Sie entfernt sich aus der Bibliothek und geht hinüber ins ­Fumoir. Sie hört Rudolfs Schritte, die ihr folgen, und dreht sich um. «Gut für die Geschäfte – und meine Eltern waren mich los, wussten mich versorgt und erst noch in der Ursprungsstadt der Dynastie. Verbrüderte Urgrossväter und zelebrierte Traditionen. Perfekt für alle – nur nicht für mich.» Um sich wieder zu fangen, stellt sich Betty ans Fenster.

«Ich weiss. Du wärst die bessere Financière als dein Bruder gewesen. Aber du bist und bleibst nun einmal eine Frau.»

Weltoffenes Brüssel, ­antisemitisches Frankfurt

Betty war mit der Heirat nicht mehr die Baronesse Lambert, sondern wurde die Baronin Rudolf Maximilian von Goldschmidt-Rothschild und nach deutschem Gesetz eine Deutsche, eine Preussin – und verlor ihre Doppelbürgerschaft als Französin und Belgierin. Drei Tage nach der Heirat stand die Reichstagswahl bevor, weshalb Rudolf zurück nach Frankfurt reiste. Sie gab sich alle Mühe, um sich in ihre neue Aufgabe und Rolle einzufinden. Doch es fiel ihr schwer.
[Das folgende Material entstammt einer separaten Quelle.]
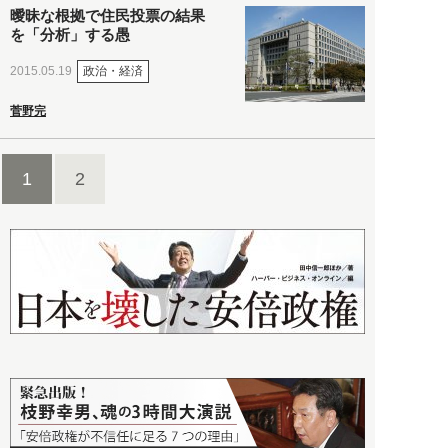
曖昧な根拠で住民投票の結果
を「分析」する愚
政治・経済
2015.05.19
菅野完
1
2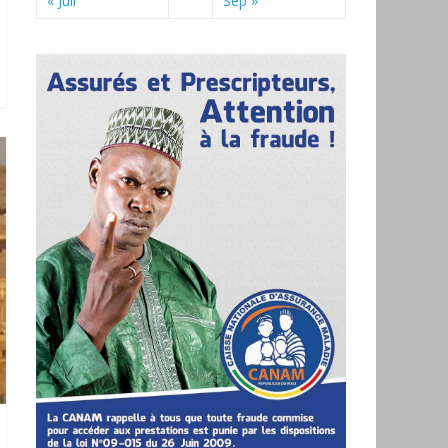
« Juil
Sep »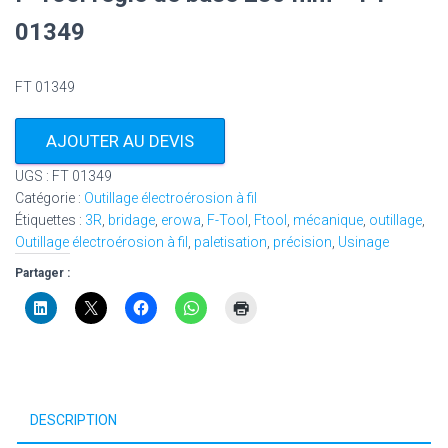
01349
FT 01349
AJOUTER AU DEVIS
UGS :
FT 01349
Catégorie :
Outillage électroérosion à fil
Étiquettes :
3R
,
bridage
,
erowa
,
F-Tool
,
Ftool
,
mécanique
,
outillage
,
Outillage électroérosion à fil
,
paletisation
,
précision
,
Usinage
Partager :
DESCRIPTION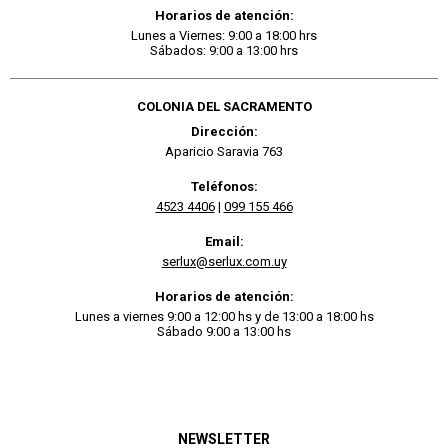
Horarios de atención:
Lunes a Viernes: 9:00 a 18:00 hrs
Sábados: 9:00 a 13:00 hrs
COLONIA DEL SACRAMENTO
Dirección:
Aparicio Saravia 763
Teléfonos:
4523 4406
|
099 155 466
Email:
serlux@serlux.com.uy
Horarios de atención:
Lunes a viernes 9:00 a 12:00 hs y de 13:00 a 18:00 hs
Sábado 9:00 a 13:00 hs
NEWSLETTER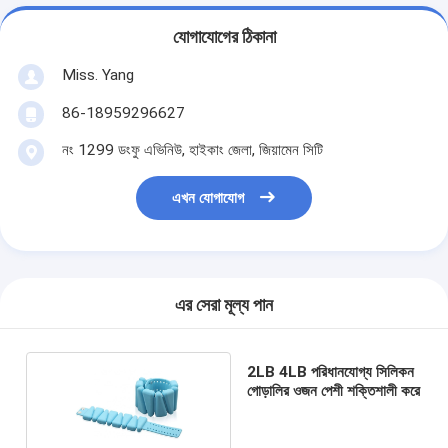
যোগাযোগের ঠিকানা
Miss. Yang
86-18959296627
নং 1299 ডংফু এভিনিউ, হাইকাং জেলা, জিয়ামেন সিটি
এখন যোগাযোগ
এর সেরা মূল্য পান
2LB 4LB পরিধানযোগ্য সিলিকন
গোড়ালির ওজন পেশী শক্তিশালী করে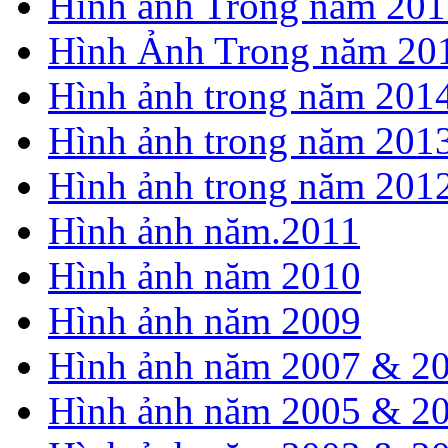
Hình ảnh Trong năm 201
Hình Ảnh Trong năm 20
Hình ảnh trong năm 201
Hình ảnh trong năm 201
Hình ảnh trong năm 201
Hình ảnh năm.2011
Hình ảnh năm 2010
Hình ảnh năm 2009
Hình ảnh năm 2007 & 2
Hình ảnh năm 2005 & 2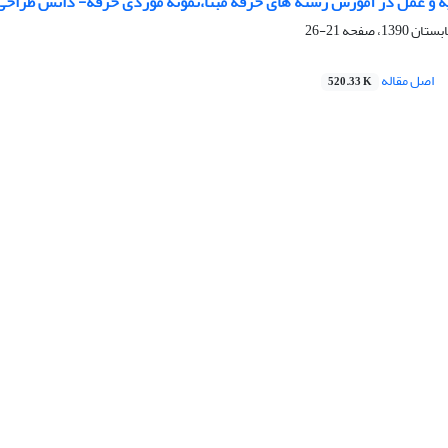
ریه و عمل در آموزش رشته های حرفه مبنا،نمونۀ موردی حرفه- دانش طراح
21-26
اصل مقاله
520.33 K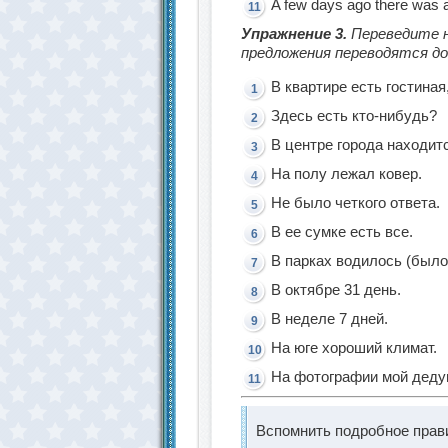
A few days ago there was a
Упражнение 3.
Переведите н
предложения переводятся до
В квартире есть гостиная,
Здесь есть кто-нибудь?
В центре города находит
На полу лежал ковер.
Не было четкого ответа.
В ее сумке есть все.
В парках водилось (было
В октябре 31 день.
В неделе 7 дней.
На юге хороший климат.
На фотографии мой деду
Вспомнить подробное прави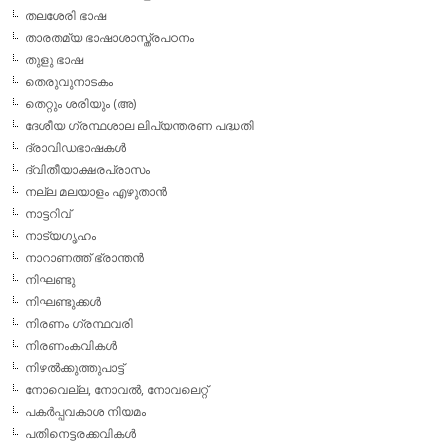
തലശേരി ഭാഷ
താരതമ്യ ഭാഷാശാസ്ത്രപഠനം
തുളു ഭാഷ
തെരുവുനാടകം
തെറ്റും ശരിയും (അ)
ദേശീയ ഗ്രന്ഥശാല ലിപ്യന്തരണ പദ്ധതി
ദ്രാവിഡഭാഷകള്‍
ദ്വിതീയാക്ഷരപ്രാസം
നല്ല മലയാളം എഴുതാന്‍
നാട്ടറിവ്
നാട്യഗൃഹം
നാറാണത്ത് ഭ്രാന്തന്‍
നിഘണ്ടു
നിഘണ്ടുക്കള്‍
നിരണം ഗ്രന്ഥവരി
നിരണംകവികള്‍
നിഴല്‍ക്കുത്തുപാട്ട്
നോവെല്ല, നോവല്‍, നോവലെറ്റ്
പകര്‍പ്പവകാശ നിയമം
പതിനെട്ടരക്കവികള്‍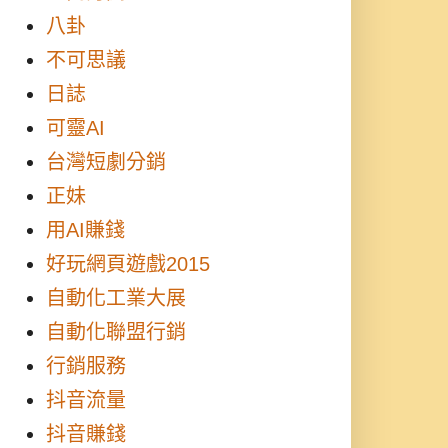
八卦
不可思議
日誌
可靈AI
台灣短劇分銷
正妹
用AI賺錢
好玩網頁遊戲2015
自動化工業大展
自動化聯盟行銷
行銷服務
抖音流量
抖音賺錢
Sie lag im Bett, und alleine die Vorstellung aufzustehen, liess sie bleiern fühlen.

«Baronne, es kommt alles gut», sagte ihre Gouvernante, als sie zu Betty ins Zimmer trat, die Vorhänge aufzog und das Sonnenlicht den Raum erhellte. «Ich habe ein gutes Gefühl, Baron Rudolf ist nett», sprach Rahel weiter und richtete ihr die Kleider.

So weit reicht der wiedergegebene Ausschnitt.